» Task directions: From the entries below, report how many lines contain the string "Crossfit". Give only that number.

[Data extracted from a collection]
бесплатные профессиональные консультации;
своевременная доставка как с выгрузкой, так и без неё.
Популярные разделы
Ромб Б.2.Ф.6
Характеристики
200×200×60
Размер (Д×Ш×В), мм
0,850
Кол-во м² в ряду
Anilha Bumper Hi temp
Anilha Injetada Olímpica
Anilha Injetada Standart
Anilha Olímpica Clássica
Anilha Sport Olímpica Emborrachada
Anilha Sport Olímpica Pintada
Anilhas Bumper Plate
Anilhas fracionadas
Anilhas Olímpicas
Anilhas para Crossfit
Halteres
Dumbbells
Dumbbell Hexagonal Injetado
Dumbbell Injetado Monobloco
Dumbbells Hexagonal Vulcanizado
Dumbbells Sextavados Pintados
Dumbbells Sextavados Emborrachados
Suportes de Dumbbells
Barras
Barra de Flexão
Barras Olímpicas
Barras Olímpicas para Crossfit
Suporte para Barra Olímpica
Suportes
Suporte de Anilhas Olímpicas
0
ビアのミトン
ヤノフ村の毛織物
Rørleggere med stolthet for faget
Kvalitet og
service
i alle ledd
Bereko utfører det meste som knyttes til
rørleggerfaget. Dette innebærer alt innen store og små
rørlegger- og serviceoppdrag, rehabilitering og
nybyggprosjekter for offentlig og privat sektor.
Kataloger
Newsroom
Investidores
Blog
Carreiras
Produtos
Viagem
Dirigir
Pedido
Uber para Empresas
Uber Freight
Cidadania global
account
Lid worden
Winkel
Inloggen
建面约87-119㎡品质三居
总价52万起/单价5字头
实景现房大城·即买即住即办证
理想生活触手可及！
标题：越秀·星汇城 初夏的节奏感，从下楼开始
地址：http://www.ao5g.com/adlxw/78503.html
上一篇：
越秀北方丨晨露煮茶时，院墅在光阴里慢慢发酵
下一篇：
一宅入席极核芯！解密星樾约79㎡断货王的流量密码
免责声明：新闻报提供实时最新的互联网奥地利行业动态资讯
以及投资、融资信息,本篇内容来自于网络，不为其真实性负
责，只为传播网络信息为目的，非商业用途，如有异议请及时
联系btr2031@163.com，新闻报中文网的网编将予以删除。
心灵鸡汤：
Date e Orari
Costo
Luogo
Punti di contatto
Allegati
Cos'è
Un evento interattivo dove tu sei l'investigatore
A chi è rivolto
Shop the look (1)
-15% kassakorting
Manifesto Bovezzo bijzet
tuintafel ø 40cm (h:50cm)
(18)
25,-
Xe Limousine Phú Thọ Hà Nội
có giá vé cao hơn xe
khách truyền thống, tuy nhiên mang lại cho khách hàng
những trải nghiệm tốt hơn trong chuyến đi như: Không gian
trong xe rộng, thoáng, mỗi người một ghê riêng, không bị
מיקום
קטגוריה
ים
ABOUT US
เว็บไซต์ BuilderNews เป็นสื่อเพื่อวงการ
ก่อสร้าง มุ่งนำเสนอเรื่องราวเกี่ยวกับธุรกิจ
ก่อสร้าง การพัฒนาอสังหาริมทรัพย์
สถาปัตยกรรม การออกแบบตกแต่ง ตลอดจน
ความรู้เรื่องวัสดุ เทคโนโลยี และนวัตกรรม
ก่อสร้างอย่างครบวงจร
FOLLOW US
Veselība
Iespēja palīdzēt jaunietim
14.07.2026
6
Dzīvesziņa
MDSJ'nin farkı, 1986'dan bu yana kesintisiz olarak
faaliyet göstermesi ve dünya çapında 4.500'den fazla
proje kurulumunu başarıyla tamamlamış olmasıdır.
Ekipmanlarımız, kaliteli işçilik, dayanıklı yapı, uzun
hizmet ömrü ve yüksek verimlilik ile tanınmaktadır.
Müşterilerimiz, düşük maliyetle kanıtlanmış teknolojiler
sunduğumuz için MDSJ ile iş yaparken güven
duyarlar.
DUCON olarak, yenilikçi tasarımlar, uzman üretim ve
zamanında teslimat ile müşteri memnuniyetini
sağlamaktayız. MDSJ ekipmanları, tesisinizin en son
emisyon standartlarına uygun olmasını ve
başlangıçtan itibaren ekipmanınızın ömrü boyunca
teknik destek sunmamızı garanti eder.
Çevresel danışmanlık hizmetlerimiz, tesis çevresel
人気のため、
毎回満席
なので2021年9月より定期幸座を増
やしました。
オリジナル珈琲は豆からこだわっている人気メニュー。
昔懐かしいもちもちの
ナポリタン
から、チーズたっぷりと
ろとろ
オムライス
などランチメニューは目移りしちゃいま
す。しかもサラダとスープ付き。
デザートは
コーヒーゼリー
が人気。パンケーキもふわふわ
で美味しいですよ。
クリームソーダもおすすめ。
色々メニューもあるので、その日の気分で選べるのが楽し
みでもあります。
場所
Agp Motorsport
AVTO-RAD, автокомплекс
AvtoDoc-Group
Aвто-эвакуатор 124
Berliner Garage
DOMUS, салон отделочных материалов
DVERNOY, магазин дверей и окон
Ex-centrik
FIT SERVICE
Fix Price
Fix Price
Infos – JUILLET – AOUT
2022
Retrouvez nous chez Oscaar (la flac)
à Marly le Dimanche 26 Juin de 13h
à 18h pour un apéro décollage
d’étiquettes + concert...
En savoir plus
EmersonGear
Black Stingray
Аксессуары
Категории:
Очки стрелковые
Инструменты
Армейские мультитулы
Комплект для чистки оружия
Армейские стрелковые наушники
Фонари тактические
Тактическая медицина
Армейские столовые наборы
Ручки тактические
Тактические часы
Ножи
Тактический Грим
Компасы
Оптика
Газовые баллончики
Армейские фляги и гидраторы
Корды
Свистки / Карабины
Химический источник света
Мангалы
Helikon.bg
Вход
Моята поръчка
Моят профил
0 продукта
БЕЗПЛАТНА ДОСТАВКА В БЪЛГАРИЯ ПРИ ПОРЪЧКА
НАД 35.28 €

» Task result: 2